It is difficult for us, at this time, to comprehend the obstacles that attended the original construction and practical administration of the Constitution. Since the way through them has been pointed out by the labors of that Court, since experience has justified and established those propositions, they seem very plain and clear. Starting from our point of view, and going backward, we can hardly appreciate the embarrassments that attended them in the outset. But the student of history will discover, the lawyer who attends to the growth as well as the learning of his profession will never forget, the discouragements that surrounded that subject when it was first taken in hand. A Constitution adopted with great opposition, the subject of the gravest difference of opinion among the wisest men, on its most material points; quite likely to fail, as its predecessor, the Articles of Confederation, had failed; the object of a heated party spirit and a bitter political controversy; it not only demanded the highest order of judicial treatment, but such as could be reconciled to the universal judgment of the country. Popular opinion is a matter with which independent tribunals have usually but little concern. But in this case it became as vital as the law itself, because no constitution could stand that proved repugnant to the general sense.

The field was absolutely untried. Never before had there been such a science in the world as the law of a written constitution of government. There were no

precedents. Courts of justice sit usually to determine the existing law, in the light of authoritative precedents and statutes. Originality is neither expected nor tolerated. A magistrate who should bring much original invention to bear in expounding the law would be apt to prove one of those questionable blessings that "brighten only when they take their flight." An original field of judicial exertion very rarely offers itself. To no other judge, so far as I know, has it ever been presented, except to Mansfield, in the establishment of the commercial law; unless, perhaps, the remark may be extended to the labors of Lord Stowell in the department of English consistorial law, and to those of Lord Hardwicke in equity. Those are the only instances that the long history of our profession under the common law offers of what may be called an original field of judicial labor.

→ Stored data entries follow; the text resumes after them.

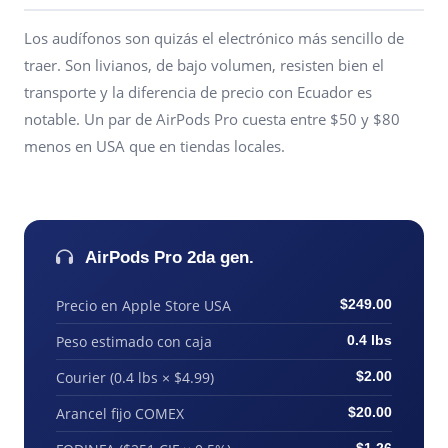
Los audífonos son quizás el electrónico más sencillo de
traer. Son livianos, de bajo volumen, resisten bien el
transporte y la diferencia de precio con Ecuador es
notable. Un par de AirPods Pro cuesta entre $50 y $80
menos en USA que en tiendas locales.
AirPods Pro 2da gen.
Precio en Apple Store USA
$249.00
Peso estimado con caja
0.4 lbs
Courier (0.4 lbs × $4.99)
$2.00
Arancel fijo COMEX
$20.00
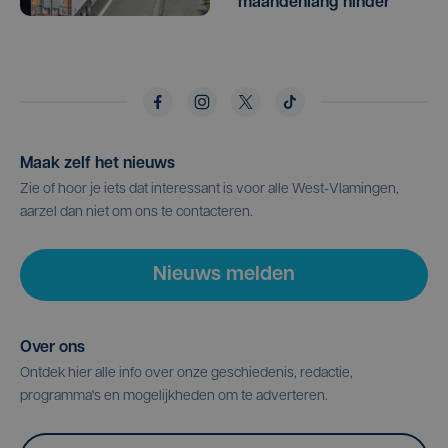
maandenlang hinder
Maak zelf het nieuws
Zie of hoor je iets dat interessant is voor alle West-Vlamingen,
aarzel dan niet om ons te contacteren.
Nieuws melden
Over ons
Ontdek hier alle info over onze geschiedenis, redactie,
programma's en mogelijkheden om te adverteren.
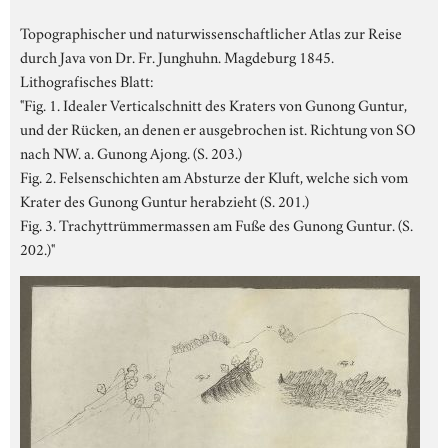
Topographischer und naturwissenschaftlicher Atlas zur Reise
durch Java von Dr. Fr. Junghuhn. Magdeburg 1845.
Lithografisches Blatt:
"Fig. 1. Idealer Verticalschnitt des Kraters von Gunong Guntur,
und der Rücken, an denen er ausgebrochen ist. Richtung von SO
nach NW. a. Gunong Ajong. (S. 203.)
Fig. 2. Felsenschichten am Absturze der Kluft, welche sich vom
Krater des Gunong Guntur herabzieht (S. 201.)
Fig. 3. Trachyttrümmermassen am Fuße des Gunong Guntur. (S.
202.)"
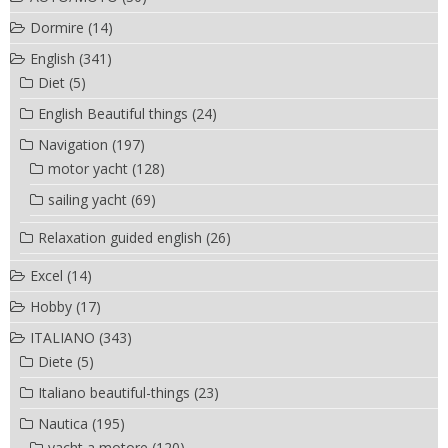
Dormire
(14)
English
(341)
Diet
(5)
English Beautiful things
(24)
Navigation
(197)
motor yacht
(128)
sailing yacht
(69)
Relaxation guided english
(26)
Excel
(14)
Hobby
(17)
ITALIANO
(343)
Diete
(5)
Italiano beautiful-things
(23)
Nautica
(195)
yacht a motore
(120)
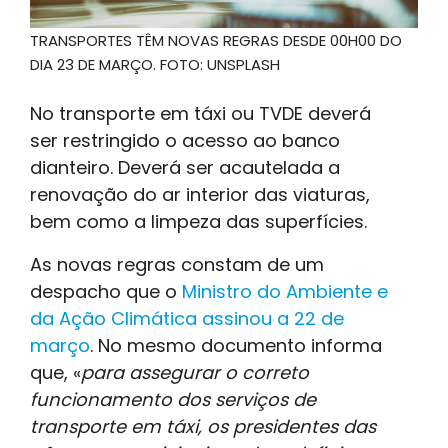
TRANSPORTES TÊM NOVAS REGRAS DESDE 00H00 DO
DIA 23 DE MARÇO. FOTO: UNSPLASH
No transporte em táxi ou TVDE deverá
ser restringido o acesso ao banco
dianteiro. Deverá ser acautelada a
renovação do ar interior das viaturas,
bem como a limpeza das superfícies.
As novas regras constam de um
despacho que o
Ministro do Ambiente e
da Ação Climática assinou a 22 de
março
. No mesmo documento informa
que, «
para assegurar o correto
funcionamento dos serviços de
transporte em táxi, os presidentes das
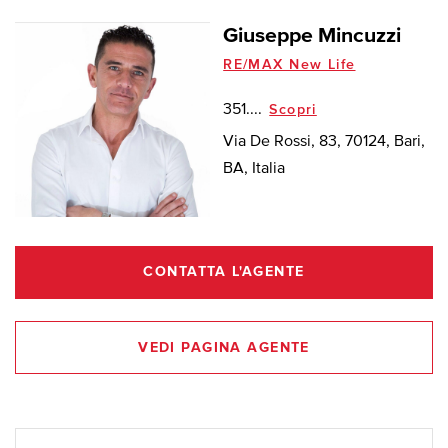
Giuseppe Mincuzzi
RE/MAX New Life
351....
Scopri
Via De Rossi, 83, 70124, Bari,
BA, Italia
CONTATTA L'AGENTE
VEDI PAGINA AGENTE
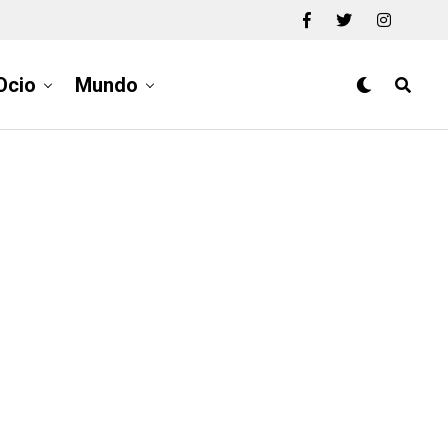
Ocio
Mundo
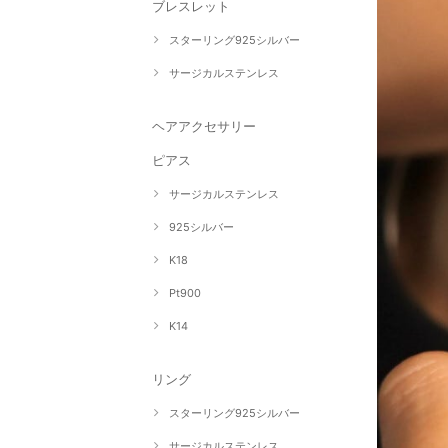
ブレスレット
スターリング925シルバー
サージカルステンレス
ヘアアクセサリー
ピアス
サージカルステンレス
925シルバー
K18
Pt900
K14
リング
スターリング925シルバー
サージカルステンレス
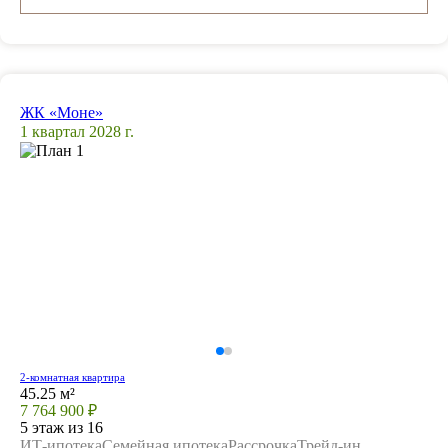
ЖК «Моне»
1 квартал 2028 г.
2-комнатная квартира
45.25 м²
7 764 900 ₽
5 этаж из 16
ИТ-ипотека
Семейная ипотека
Рассрочка
Трейд-ин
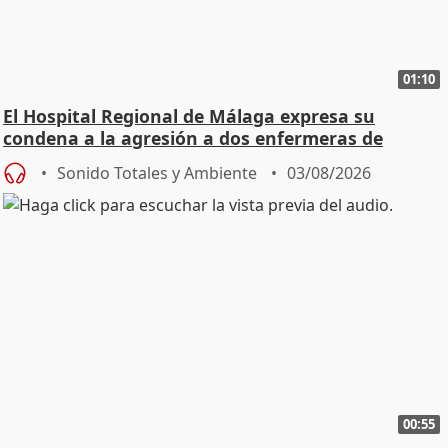
01:10
El Hospital Regional de Málaga expresa su
condena a la agresión a dos enfermeras de
Urgencias
Sonido Totales y Ambiente
03/08/2026
00:55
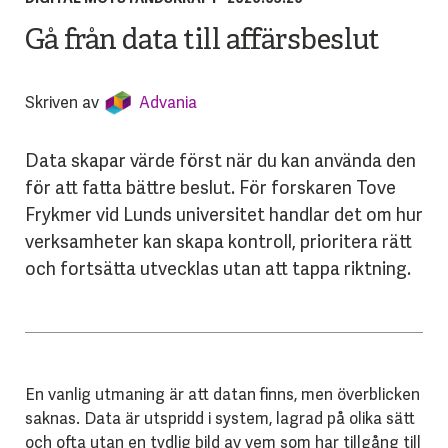
Gå från data till affärsbeslut
Skriven av
Advania
Data skapar värde först när du kan använda den
för att fatta bättre beslut. För forskaren Tove
Frykmer vid Lunds universitet handlar det om hur
verksamheter kan skapa kontroll, prioritera rätt
och fortsätta utvecklas utan att tappa riktning.
En vanlig utmaning är att datan finns, men överblicken
saknas. Data är utspridd i system, lagrad på olika sätt
och ofta utan en tydlig bild av vem som har tillgång till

Such was the task that addressed itself, when Marshall took his seat upon the bench, to the Court over which he presided. A task of momentous importance -fraught with infinite difficulty-in a field without precedent and under the most peculiar and critical circumstances.

It is a singular fact that, although the Supreme Court had been in existence twelve years before 1801, when Marshall was appointed, and though three chief justices with brief terms of office had preceded him, only two decisions of that Court had been made on the subject of constitutional law-the case of Hylton vs. the United States, which affirmed the validity of a tax upon carriages, laid by the State of Virginia, and the case of Calder vs. Bull, in which it was held that an act of the Legislature of the State

of Connecticut, granting a new trial in a civil action, was not in contravention of any provision of the Constitution of the United States. Those were the only questions previously decided in respect to the American Constitution. Between that time and 1835, when Marshall died, fifty-one decisions will be found to have been made and reported by that Court on the subject of the law of the Federal Constitution. In thirty-four of those cases the opinion was delivered by the Chief Justice-being twice as many opinions as were delivered on that subject by all the other members of the Court together.

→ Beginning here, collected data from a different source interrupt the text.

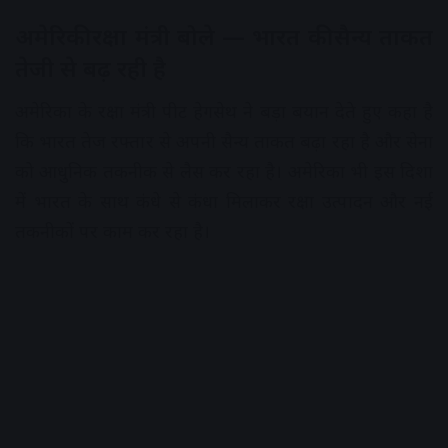
अमेरिकी रक्षा मंत्री बोले — भारत की सैन्य ताकत
तेजी से बढ़ रही है
अमेरिका के रक्षा मंत्री पीट हेगसेथ ने बड़ा बयान देते हुए कहा है
कि भारत तेज रफ्तार से अपनी सैन्य ताकत बढ़ा रहा है और सेना
को आधुनिक तकनीक से लैस कर रहा है। अमेरिका भी इस दिशा
में भारत के साथ कंधे से कंधा मिलाकर रक्षा उत्पादन और नई
तकनीकों पर काम कर रहा है।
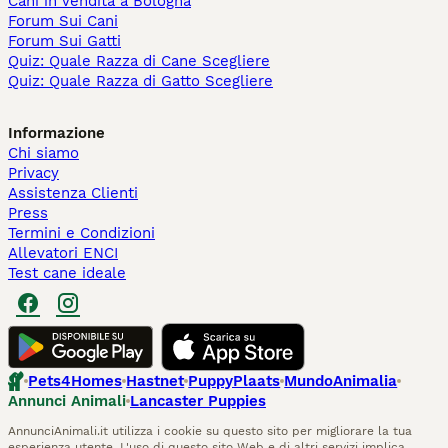
Cani in Vendita a Bologna
Forum Sui Cani
Forum Sui Gatti
Quiz: Quale Razza di Cane Scegliere
Quiz: Quale Razza di Gatto Scegliere
Informazione
Chi siamo
Privacy
Assistenza Clienti
Press
Termini e Condizioni
Allevatori ENCI
Test cane ideale
Pets4Homes
Hastnet
PuppyPlaats
MundoAnimalia
Annunci Animali
Lancaster Puppies
AnnunciAnimali.it utilizza i cookie su questo sito per migliorare la tua
esperienza utente. L'uso di questo sito Web e di altri servizi implica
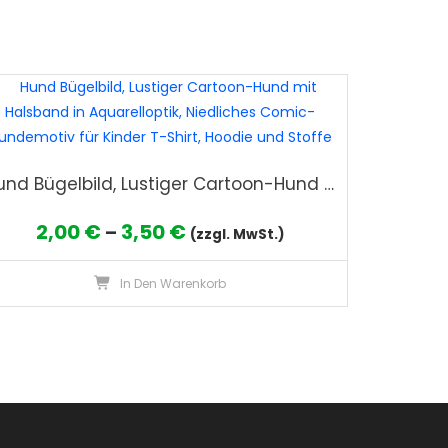
Hund Bügelbild, Lustiger Cartoon-Hund mit Halsband in Aquarelloptik, Niedliches Comic-Hundemotiv für Kinder T-Shirt, Hoodie und Stoffe
Preisspanne:
2,00
€
3,50
€
–
(zzgl. MwSt.)
2,00 €
s
Dieses
In Den Warenkorb
bis
kt
Produkt
3,50 €
weist
re
mehrere
nten
Varianten
auf.
Die
nen
Optionen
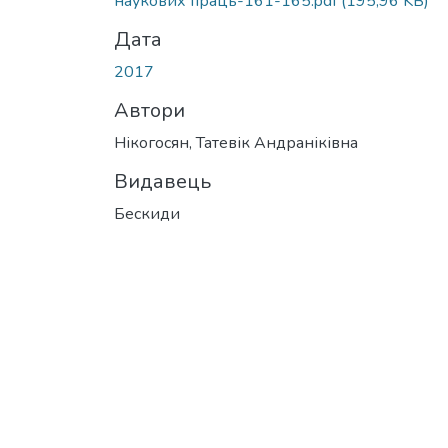
наукових праць-161-165.pdf
(195,96 KB)
Дата
2017
Автори
Нікогосян, Татевік Андраніківна
Видавець
Бескиди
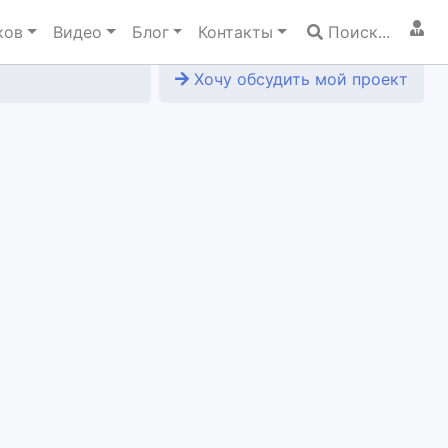
ков
Видео
Блог
Контакты
Поиск...
Хочу обсудить мой проект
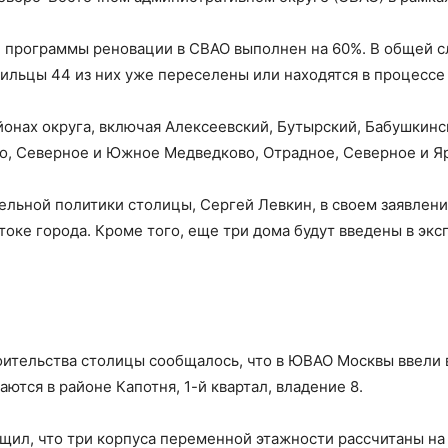
и программы реновации в СВАО выполнен на 60%. В общей с
ильцы 44 из них уже переселены или находятся в процессе 
онах округа, включая Алексеевский, Бутырский, Бабушкинс
о, Северное и Южное Медведково, Отрадное, Северное и Я
льной политики столицы, Сергей Левкин, в своем заявлени
токе города. Кроме того, еще три дома будут введены в эк
оительства столицы сообщалось, что в ЮВАО Москвы ввели 
тся в районе Капотня, 1-й квартал, владение 8.
щил, что три корпуса переменной этажности рассчитаны на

I have spoken of this great work as the work of the Chief Justice-not unmindful certainly of his eminent associates, and especially of Judge Story, who sat with him during a considerable portion of that time. And I take leave to refer to the testimony of Judge Story, lest some may think I have gone too far in attributing the merit of this system of law so largely to Chief Justice Marshall. Judge Story is perhaps the best witness who can testify on that point, because his means of knowledge were complete. He was not likely to undervalue or disparage the labors of his associates, nor entirely to overlook his own very valuable efforts in that branch of the law. He says, in an article contributed to the North American Review: "We resume the subject of the constitutional labors of Chief Justice Marshall. We emphatically say of Chief Justice Marshall. For though we would not be unjust to those learned gentlemen who have from time to time been his associates on the bench, we are quite sure they would be ready to admit, what the public universally believe, that his master mind has presided

in their deliberations, and given to the results a cogency of reasoning, a depth of remark, a persuasiveness of argument, a clearness and elaboration of illustration, an elevation and comprehensiveness of conclusion to which none others offer a parallel. Few decisions upon constitutional questions have been made in which he has not delivered the opinion of the Court; and in those few the duty devolved upon others to their own regret, either because he did not sit in the case, or, from motives of delicacy, abstained from taking an active part."

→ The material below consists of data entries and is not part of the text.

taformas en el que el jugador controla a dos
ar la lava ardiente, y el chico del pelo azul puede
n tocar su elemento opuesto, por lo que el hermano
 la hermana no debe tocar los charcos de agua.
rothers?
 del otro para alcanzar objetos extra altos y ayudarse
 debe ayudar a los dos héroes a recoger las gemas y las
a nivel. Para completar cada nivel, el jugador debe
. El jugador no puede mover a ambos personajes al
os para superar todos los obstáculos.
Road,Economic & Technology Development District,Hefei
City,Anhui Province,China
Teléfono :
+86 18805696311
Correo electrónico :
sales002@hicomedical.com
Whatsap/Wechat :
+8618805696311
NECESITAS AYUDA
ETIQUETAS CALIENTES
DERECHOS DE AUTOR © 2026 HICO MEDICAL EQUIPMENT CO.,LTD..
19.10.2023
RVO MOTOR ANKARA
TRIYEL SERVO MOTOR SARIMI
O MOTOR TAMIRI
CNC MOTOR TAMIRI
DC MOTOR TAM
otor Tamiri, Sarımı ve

It is to be remembered, further, that in only one of all those decisions did the majority of the Court fail to concur with Marshall. In the case of Ogden vs. Sanders-where the power of the States to pass bankrupt or insolvent laws was discussed, he was, for the first and last time, in the minority. Four of the judges against the opinion of Judges Marshall, Story, and Duvall-sustained the power of the States to pass such a law; but all concurred in the judgment in that case, which was that a discharge under such a law could not affect a creditor outside the jurisdiction, who had not thought proper to appear and become a party to the proceeding. I need hardly say to an assemblage of lawyers that, as the half-century that has passed away since most of those decisions were rendered has completely established and confirmed and rendered plainer and plainer the soundness and the wisdom of the law they involve, so experience has likewise shown that, in this solitary instance in which his opinion was rejected, the Chief Justice was right. He correctly anticipated, with a far-reaching sagacity, what would be the result of a system of insolvency

that discharges a debtor in one State and fails to discharge him in another; that pays one creditor who is within the State and fails to pay another who is without it. And he clearly perceived that, if that great power was to be reposed at all in the Federal government, as it is, and of necessity must be, it ought to be an exclusive power. There is the only and mistaken instance in which his judgment on a constitutional question did not become the law of the land.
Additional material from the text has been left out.